REQUIREMENT. Without copying any picture, transcribe exactly the lines of the data below from the one containing "02439747875" through the one containing "Партнеры и авторы".

─── DATA FOR PROCESSING

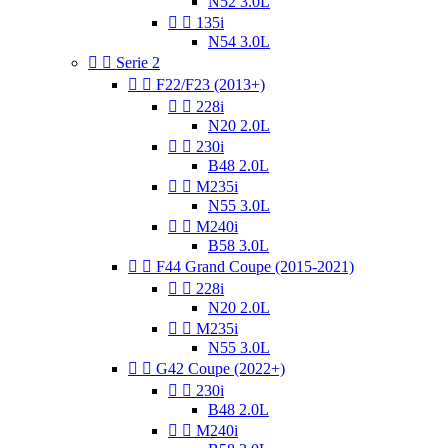
N52 3.0L


135i
N54 3.0L


Serie 2


F22/F23 (2013+)


228i
N20 2.0L


230i
B48 2.0L


M235i
N55 3.0L


M240i
B58 3.0L


F44 Grand Coupe (2015-2021)


228i
N20 2.0L


M235i
N55 3.0L


G42 Coupe (2022+)


230i
B48 2.0L


M240i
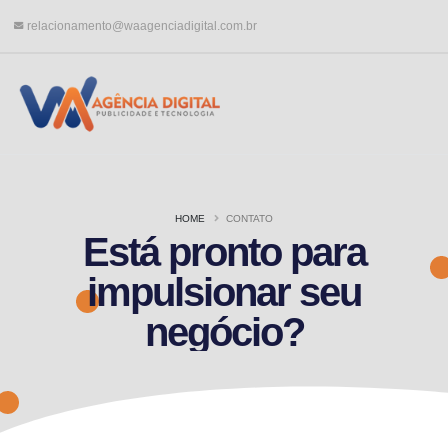
relacionamento@waagenciadigital.com.br
HOME
CONTATO
Está pronto para
impulsionar seu
negócio?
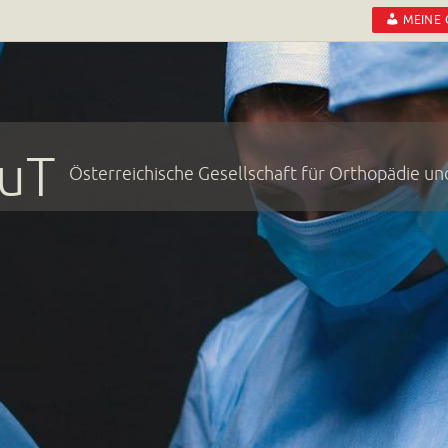
MEINE
uT
Österreichische Gesellschaft für Orthopädie u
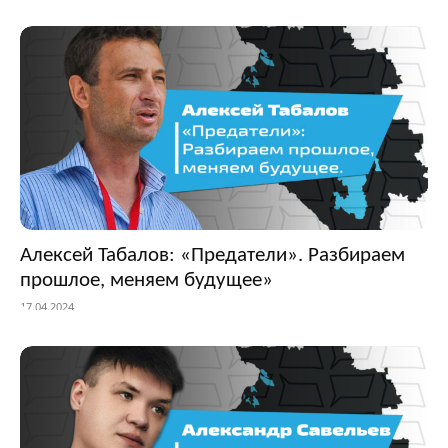
Алексей Табалов: «Предатели». Разбираем
прошлое, меняем будущее»
17.04.2024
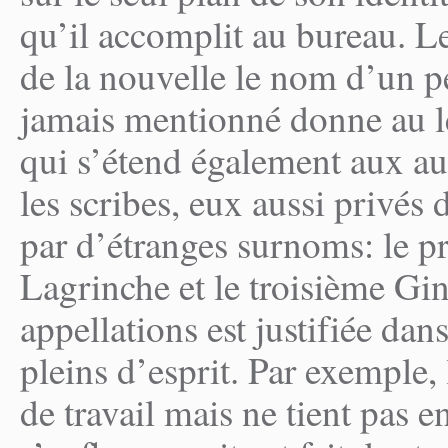
qu’il accomplit au bureau. Le
de la nouvelle le nom d’un pe
jamais mentionné donne au le
qui s’étend également aux au
les scribes, eux aussi privé
par d’étranges surnoms: le p
Lagrinche et le troisième Gi
appellations est justifiée dans
pleins d’esprit. Par exemple,
de travail mais ne tient pas en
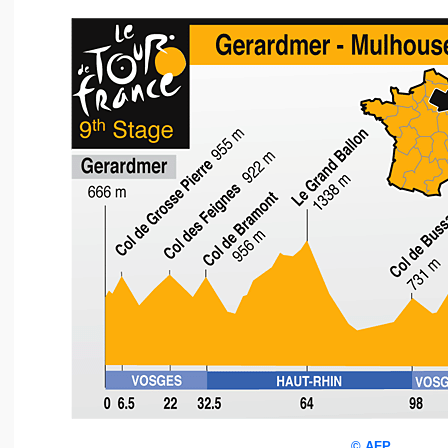
©
AFP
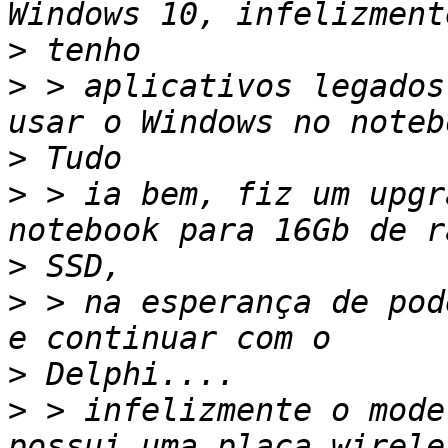
>
>
 > aplicativos legados
>
>
 > ia bem, fiz um upgr
>
>
 > na esperança de pod
>
>
 > infelizmente o mode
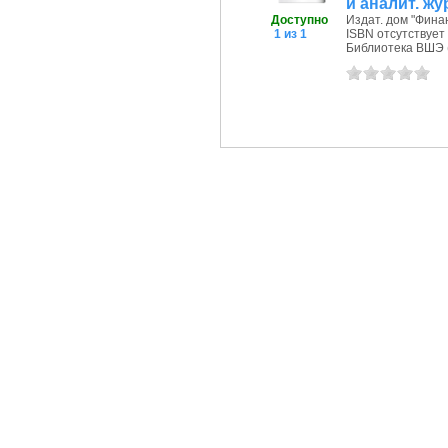
и аналит. жу
Доступно
Издат. дом "Финан
1 из 1
ISBN отсутствует
Библиотека ВШЭ (П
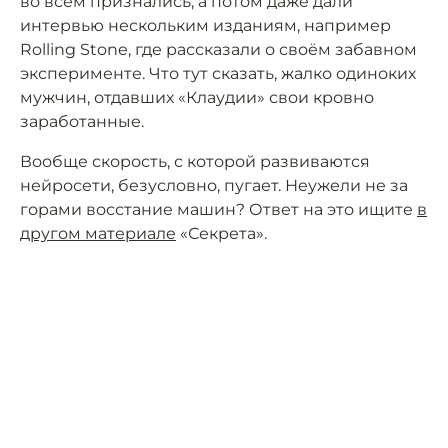
во всём признались, а потом даже дали
интервью нескольким изданиям, например
Rolling Stone, где рассказали о своём забавном
эксперименте. Что тут сказать, жалко одиноких
мужчин, отдавших «Клаудии» свои кровно
заработанные.
Вообще скорость, с которой развиваются
нейросети, безусловно, пугает. Неужели не за
горами восстание машин? Ответ на это ищите
в
другом материале
«Секрета».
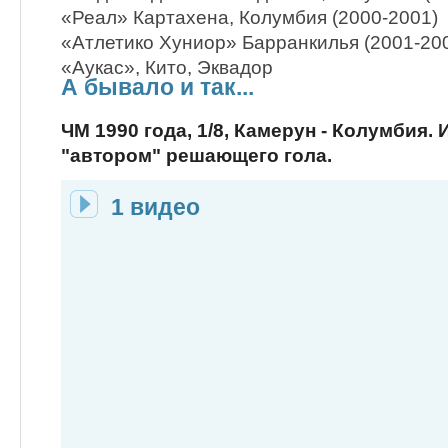
«Реал» Картахена, Колумбия (2000-2001)
«Атлетико Хуниор» Барранкилья (2001-20
«Аукас», Кито, Эквадор
А бывало и так...
ЧМ 1990 года, 1/8, Камерун - Колумбия. 
"автором" решающего гола.
1 видео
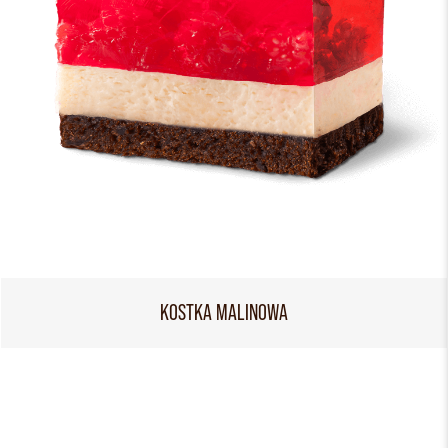
KOSTKA MALINOWA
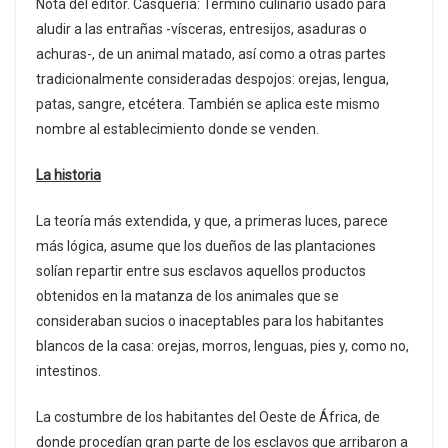
Nota del editor. Casquería: Término culinario usado para
aludir a las entrañas -vísceras, entresijos, asaduras o
achuras-, de un animal matado, así como a otras partes
tradicionalmente consideradas despojos: orejas, lengua,
patas, sangre, etcétera. También se aplica este mismo
nombre al establecimiento donde se venden.
La historia
La teoría más extendida, y que, a primeras luces, parece
más lógica, asume que los dueños de las plantaciones
solían repartir entre sus esclavos aquellos productos
obtenidos en la matanza de los animales que se
consideraban sucios o inaceptables para los habitantes
blancos de la casa: orejas, morros, lenguas, pies y, como no,
intestinos.
La costumbre de los habitantes del Oeste de África, de
donde procedían gran parte de los esclavos que arribaron a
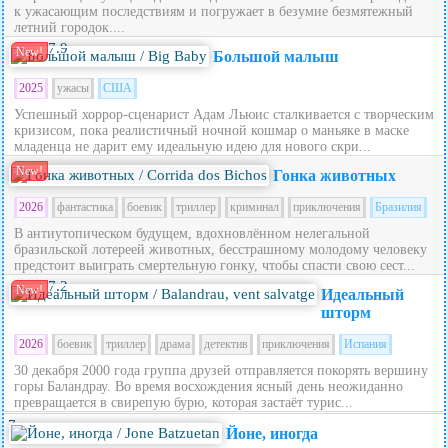
к ужасающим последствиям и погружает в безумие безмятежный
летний городок....
7.9
New!
Большой малыш
2025
ужасы
США
Успешный хоррор-сценарист Адам Льюис сталкивается с творческим
кризисом, пока реалистичный ночной кошмар о маньяке в маске
младенца не дарит ему идеальную идею для нового скри...
New!
Гонка животных
2026
фантастика
боевик
триллер
криминал
приключения
Бразилия
В антиутопическом будущем, вдохновлённом нелегальной
бразильской лотереей животных, бесстрашному молодому человеку
предстоит выиграть смертельную гонку, чтобы спасти свою сест...
7.2
New!
Идеальный
шторм
2026
боевик
триллер
драма
детектив
приключения
Испания
30 декабря 2000 года группа друзей отправляется покорять вершину
горы Баландрау. Во время восхождения ясный день неожиданно
превращается в свирепую бурю, которая застаёт турис...
7
Йоне, иногда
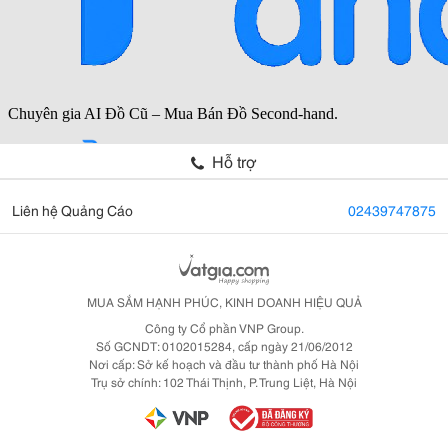
Hỗ trợ
Liên hệ Quảng Cáo
02439747875
MUA SẮM HẠNH PHÚC, KINH DOANH HIỆU QUẢ
Công ty Cổ phần VNP Group.
Số GCNDT: 0102015284, cấp ngày 21/06/2012
Nơi cấp: Sở kế hoạch và đầu tư thành phố Hà Nội
Trụ sở chính: 102 Thái Thịnh, P. Trung Liệt, Hà Nội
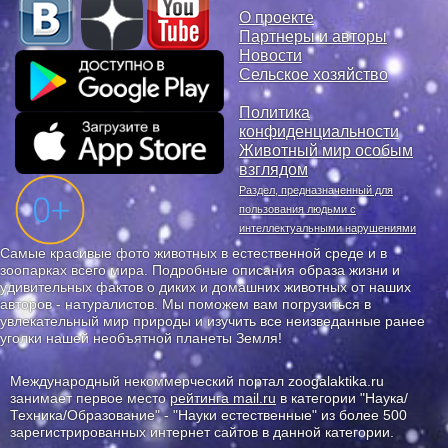
О проекте
Партнеры и авторы
Новости
Сельское хозяйство
Политика
конфиденциальности
Животный мир особым
взглядом
Раздел, предназначенный для
пользования людьми с
интеллектуальными нарушениями
Самые красивые фото животных в естественной среде и в
зоопарках всего мира. Подробные описания образа жизни и
удивительных фактов о диких и домашних животных от наших
авторов - натуралистов. Мы поможем вам погрузиться в
увлекательный мир природы и изучить все неизведанные ранее
уголки нашей необъятной планеты Земля!
Международный некоммерческий портал zoogalaktika.ru
занимает первое место
рейтинга mail.ru
в категории "Наука/
Техника/Образование" - "Науки естественные" из более 500
зарегистрированных интернет сайтов в данной категории.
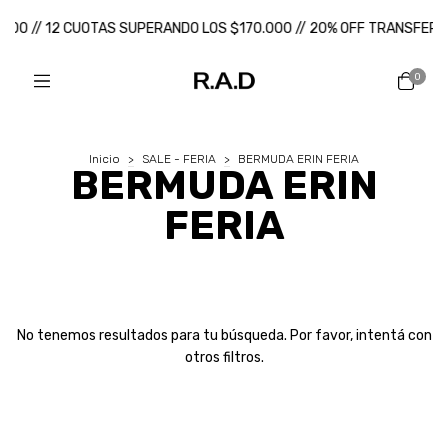
.000 // 12 CUOTAS SUPERANDO LOS $170.000 // 20% OFF TRANSFERE
0
Inicio
>
SALE - FERIA
>
BERMUDA ERIN FERIA
BERMUDA ERIN
FERIA
No tenemos resultados para tu búsqueda. Por favor, intentá con
otros filtros.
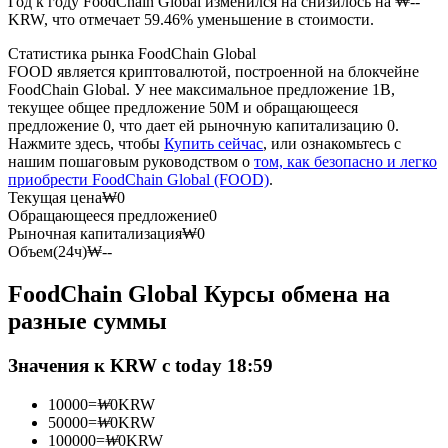
Год к году FoodChain Global изменился на снизилось на ₩--
KRW, что отмечает 59.46% уменьшение в стоимости.
USDC фьючерсы
Статистика рынка FoodChain Global
FOOD является криптовалютой, построенной на блокчейне
Фьючерсы с использованием USDC в качестве
FoodChain Global. У нее максимальное предложение 1B,
обеспечения
текущее общее предложение 50M и обращающееся
предложение 0, что дает ей рыночную капитализацию 0.
Нажмите здесь, чтобы
Купить сейчас
, или ознакомьтесь с
нашим пошаговым руководством о
том, как безопасно и легко
приобрести FoodChain Global (FOOD)
.
Текущая цена
₩
0
Обращающееся предложение
0
Рыночная капитализация
₩
0
Объем(24ч)
₩
--
FoodChain Global Курсы обмена на
Копирование торговли
разные суммы
Присоединяйтесь к лучшим трейдерам
Значения к KRW с today 18:59
10000
=
₩
0
KRW
50000
=
₩
0
KRW
100000
=
₩
0
KRW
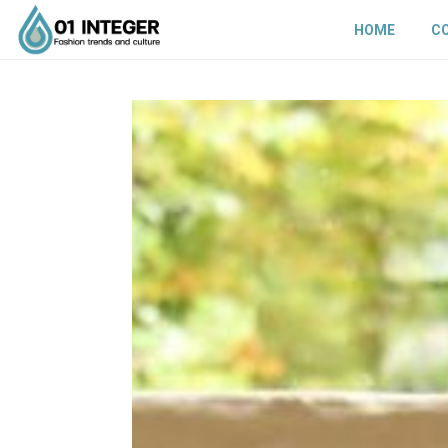
HOME
C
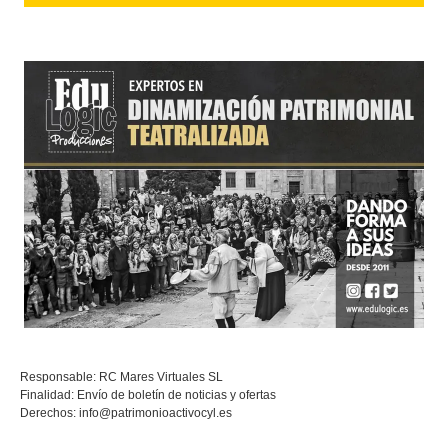
Responsable: RC Mares Virtuales SL
Finalidad: Envío de boletín de noticias y ofertas
Derechos:
info@patrimonioactivocyl.es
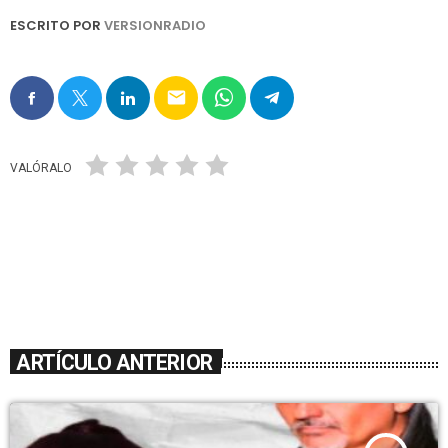
ESCRITO POR
VERSIONRADIO
email
VALÓRALO
ARTÍCULO ANTERIOR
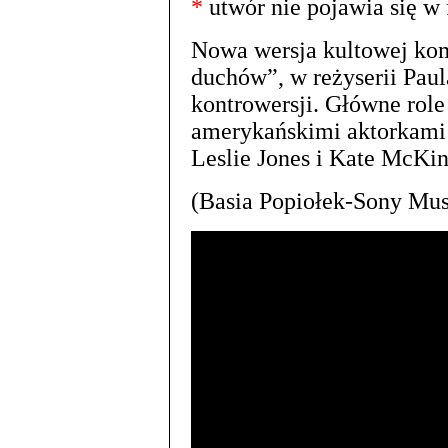
*
utwór nie pojawia się w 
Nowa wersja kultowej kom
duchów”, w reżyserii Paul
kontrowersji. Główne rol
amerykańskimi aktorkami:
Leslie Jones i Kate McKi
(Basia Popiołek-Sony Mus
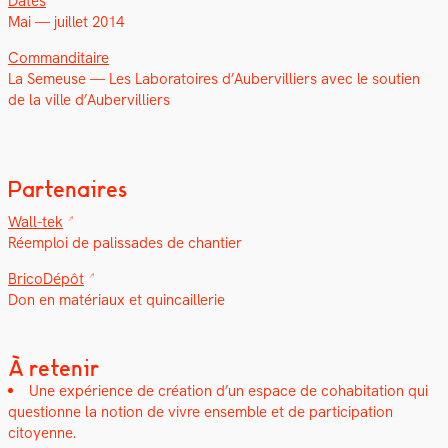
Dates
Mai — juil­let 2014
Com­man­di­taire
La Semeuse — Les Lab­o­ra­toires d’Aubervilliers avec le sou­tien
de la ville d’Aubervilliers
Partenaires
Wall-tek
Réem­ploi de palis­sades de chantier
BricoDépôt
Don en matéri­aux et quin­cail­lerie
À retenir
Une expéri­ence de créa­tion d’un espace de cohab­i­ta­tion qui
ques­tionne la notion de vivre ensem­ble et de par­tic­i­pa­tion
citoyenne.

──────

RESPONSE TO THE TASK.
02439747875
MUA SẮM HẠNH PHÚC, KINH DOANH HIỆU QUẢ
Công ty Cổ phần VNP Group.
Số GCNDT: 0102015284, cấp ngày 21/06/2012
Nơi cấp: Sở kế hoạch và đầu tư thành phố Hà Nội
Trụ sở chính: 102 Thái Thịnh, P. Trung Liệt, Hà Nội
О проекте
Партнеры и авторы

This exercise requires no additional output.